Our classification task remains the same—we want to predict the value of one of the attributes for the central object in our 1d-clusters subgraphs. This object is named core_page in the subgraphs in both our test and training containers.

coreItemName = 'core_page'

This time, we’re predicting the value of the pagetype attribute.

attrToPredict = 'pagetype'

Create an AttributeSource instance that stores both the core item name and the class label (attribute) we want to predict for that item.

classLabel = AttributeSource(coreItemName, attrToPredict)

As before, we specify the set of sources to be considered in determining the model’s features. See “Code example: run-1d-clusters-rbc.py” for more information on specifying attribute sources.

In addition to attribute sources, models can also consider structural features such as the degree of an object. To tell Proximity to also consider structural attributes, we provide an ItemSource instance for the appropriate subgraph item. In this example, we want to consider structural features for the related objects (linked_to_page and linked_from_page), but not for the core object. Although the ('linked_from_page', 'page_num_inlinks') attribute source provides similar information, these sources are not the same. The value of page_num_inlinks for related linked_from_page objects does not consider the full degree of the object (it ignores out links and only counts in links) and the value is stored as an attribute on the object. It must therefore be defined as an attribute source. The full degree of the linked objects is not available as an attribute value but must be calculated for each object. It must therefore be specified as an item (structural) source.

inputSources = [ \
   AttributeSource('core_page', 'url_server_info'), \
   AttributeSource ('core_page', 'url_hierarchy1b'), \
   AttributeSource('linked_from_page', 'page_num_outlinks'), \
   AttributeSource('linked_to_page', 'page_num_inlinks'), \
   ItemSource("linked_from_page"), \
   ItemSource("linked_to_page")]

Proximity uses these attributes to construct the specific features used by the RPT model. Relational features typically identify an attribute and a test for the values of that attribute. For example, an RPT feature might test to see if an attribute is equal to a designated value. Relational features can also examine and aggregate the set of values found in linked objects. For example, the RPT might use the number of linked_to_page objects that have more than 10 outlinks as a feature in the trained model.

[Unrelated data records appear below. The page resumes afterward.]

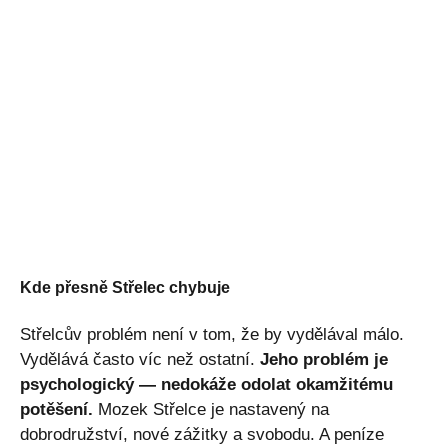
Kde přesně Střelec chybuje
Střelcův problém není v tom, že by vydělával málo.
Vydělává často víc než ostatní.
Jeho problém je
psychologický — nedokáže odolat okamžitému
potěšení.
Mozek Střelce je nastavený na
dobrodružství, nové zážitky a svobodu. A peníze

We instantiate the model by calling the appropriate constructor.

print "Beginning modeling section"
print "Instantiating model..."
rpt = RPT()

This instantiates the model using default values for all parameters. You can override these defaults by specifying particular modules to be used with the model. For this example, we want a maximum tree depth of three, so we add that specification to the stopping module.

rpt.learningModule.stoppingModule.setMaxDepth(3)

Train (learn) the model on the training set.

print "Learning model..."
rpt.learn(trainContainer, classLabel, inputSources)

Write the trained model to an XML file. The file is written to the current working directory, which is $PROX_HOME if you are following the tutorial.

xmlFileName = 'ProxWebKB_RPT.xml'
rpt.save(xmlFileName)
print "RPT written to ", xmlFileName

Unlike the RBC, the learned RPT model is designed to be human interpretable. The XML file for an RPT describes a probability estimation tree, which can be viewed in the Proximity Database Browser (see Exercise 7.3, below). The tree represents a series of questions to ask about a web page and the pages in its relational neighborhood. The leaf nodes contain the predicted class label for pages that correspond to the matching path through the tree.

Apply the model to the test set.

print "Applying model..."
predictions = rpt.apply(testContainer)

Tell the Predictions instance where to find the true values for the class labels. The true values are required for evaluating the model’s predictions.

predictions.setTrueLabels(testContainer, classLabel)

To save the predicted values, save them as attributes on the subgraphs. The savePredictions() method silently overwrites any existing values for this subgraph attribute.

print "Writing predictions..."
rptAttrName = "rpt_pagetype_prediction"
predictions.savePredictions(testContainer.getSubgraphAttrs(), rptAttrName)

Evaluate the model. Accuracy and area under the ROC curve approach 1.0 as the results improve. Conditional log likelihood is useful only for relative comparison of comparable entities with higher values signifying better performance.

print "Computing accuracy (ACC)..." 
acc = (1 - predictions.getZeroOneLoss())

Computing area under the ROC curve requires a binary classification problem. We identify the positive instances and group all other class values into the negative instances. In this example, student pages (pages with a value of Student for the pagetype attribute) are positive instances.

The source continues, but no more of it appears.